--- START ---

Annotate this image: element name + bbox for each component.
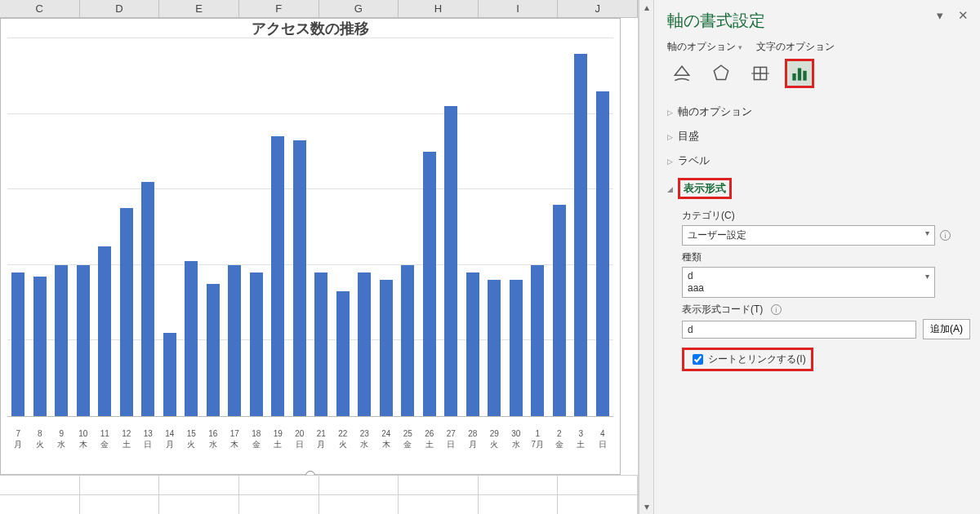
chart-bar[interactable]: [358, 273, 371, 416]
column-header[interactable]: J: [558, 0, 638, 17]
chart-bar[interactable]: [380, 280, 393, 416]
scroll-up-icon[interactable]: ▴: [639, 0, 653, 15]
scroll-down-icon[interactable]: ▾: [639, 499, 653, 514]
column-header[interactable]: H: [399, 0, 479, 17]
axis-tick: 16水: [203, 428, 225, 450]
size-properties-icon[interactable]: [746, 59, 775, 88]
info-icon[interactable]: i: [940, 230, 951, 241]
bar-slot: [549, 38, 571, 416]
chart-bar[interactable]: [250, 273, 263, 416]
section-tick-marks[interactable]: ▷ 目盛: [667, 124, 970, 148]
spreadsheet-cells[interactable]: [0, 475, 638, 514]
column-header[interactable]: I: [479, 0, 559, 17]
axis-tick: 25金: [397, 428, 419, 450]
axis-tick: 26土: [419, 428, 441, 450]
axis-tick: 23水: [354, 428, 376, 450]
chart-bar[interactable]: [444, 106, 457, 416]
bar-slot: [376, 38, 398, 416]
axis-tick: 2金: [549, 428, 571, 450]
pane-close-icon[interactable]: ✕: [958, 8, 969, 23]
column-header[interactable]: F: [239, 0, 319, 17]
column-headers: CDEFGHIJ: [0, 0, 638, 18]
axis-tick: 17木: [224, 428, 246, 450]
bar-slot: [51, 38, 73, 416]
chart-bar[interactable]: [531, 265, 544, 416]
axis-options-icon[interactable]: [785, 59, 814, 88]
axis-tick: 20日: [289, 428, 311, 450]
chart-bar[interactable]: [55, 265, 68, 416]
type-combo[interactable]: d aaa: [682, 267, 935, 298]
section-number-format[interactable]: ◢ 表示形式: [667, 173, 970, 204]
chart-bar[interactable]: [510, 280, 523, 416]
chart-bar[interactable]: [33, 277, 47, 416]
bar-slot: [73, 38, 95, 416]
column-header[interactable]: E: [159, 0, 239, 17]
bar-slot: [137, 38, 159, 416]
section-axis-options[interactable]: ▷ 軸のオプション: [667, 100, 970, 124]
chart-bar[interactable]: [466, 273, 479, 416]
chart-bar[interactable]: [314, 273, 327, 416]
bar-slot: [332, 38, 354, 416]
axis-tick: 17月: [527, 428, 549, 450]
chart-bar[interactable]: [293, 140, 306, 416]
chart-x-axis[interactable]: 7月8火9水10木11金12土13日14月15火16水17木18金19土20日2…: [7, 428, 613, 450]
chart-bar[interactable]: [423, 152, 436, 416]
axis-tick: 11金: [94, 428, 116, 450]
chart-bar[interactable]: [336, 291, 350, 416]
bar-slot: [203, 38, 225, 416]
bar-slot: [116, 38, 138, 416]
bar-slot: [94, 38, 116, 416]
column-header[interactable]: C: [0, 0, 80, 17]
chart-bar[interactable]: [207, 284, 220, 416]
bar-slot: [246, 38, 268, 416]
pane-menu-icon[interactable]: ▾: [937, 8, 943, 23]
axis-tick: 12土: [116, 428, 138, 450]
bar-slot: [570, 38, 592, 416]
bar-slot: [527, 38, 549, 416]
axis-tick: 14月: [159, 428, 181, 450]
spreadsheet-area: CDEFGHIJ アクセス数の推移 7月8火9水10木11金12土13日14月1…: [0, 0, 639, 514]
chart-bar[interactable]: [228, 265, 241, 416]
chart-object[interactable]: アクセス数の推移 7月8火9水10木11金12土13日14月15火16水17木1…: [0, 18, 621, 475]
format-code-input[interactable]: d: [682, 321, 916, 339]
axis-tick: 7月: [7, 428, 29, 450]
category-select[interactable]: ユーザー設定: [682, 225, 935, 246]
chart-bar[interactable]: [98, 246, 111, 416]
bar-slot: [267, 38, 289, 416]
bar-slot: [180, 38, 203, 416]
chart-bar[interactable]: [574, 54, 587, 416]
bar-slot: [29, 38, 51, 416]
axis-tick: 3土: [570, 428, 592, 450]
bar-slot: [289, 38, 311, 416]
chart-bar[interactable]: [271, 136, 284, 416]
info-icon[interactable]: i: [771, 304, 782, 315]
tab-text-options[interactable]: 文字のオプション: [756, 40, 835, 54]
bar-slot: [419, 38, 441, 416]
axis-tick: 8火: [29, 428, 51, 450]
chart-bar[interactable]: [141, 182, 154, 416]
vertical-scrollbar[interactable]: ▴ ▾: [639, 0, 653, 514]
axis-tick: 28月: [462, 428, 484, 450]
column-header[interactable]: G: [319, 0, 399, 17]
chart-bar[interactable]: [596, 91, 609, 416]
chart-bar[interactable]: [120, 208, 133, 416]
link-to-source-checkbox[interactable]: [693, 354, 703, 365]
chart-bar[interactable]: [11, 273, 24, 416]
bar-slot: [440, 38, 462, 416]
section-labels[interactable]: ▷ ラベル: [667, 148, 970, 173]
chart-bar[interactable]: [488, 280, 501, 416]
column-header[interactable]: D: [80, 0, 160, 17]
chart-bar[interactable]: [163, 333, 176, 416]
bar-slot: [483, 38, 506, 416]
chart-bar[interactable]: [77, 265, 90, 416]
chart-bar[interactable]: [401, 265, 414, 416]
fill-line-icon[interactable]: [667, 59, 697, 88]
chart-bar[interactable]: [553, 205, 566, 416]
format-code-label: 表示形式コード(T) i: [682, 303, 970, 317]
svg-rect-8: [803, 71, 806, 81]
pane-title: 軸の書式設定: [667, 10, 970, 32]
add-button[interactable]: 追加(A): [923, 319, 970, 339]
tab-axis-options[interactable]: 軸のオプション: [667, 40, 742, 54]
effects-icon[interactable]: [706, 59, 736, 88]
chart-bar[interactable]: [185, 261, 198, 416]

--- END ---

In the records above, some lines hold the word "CDEFGHIJ"; copy each such line.

column-headers: CDEFGHIJ: [0, 0, 638, 18]
spreadsheet-area: CDEFGHIJ アクセス数の推移 7月8火9水10木11金12土13日14月1…: [0, 0, 639, 514]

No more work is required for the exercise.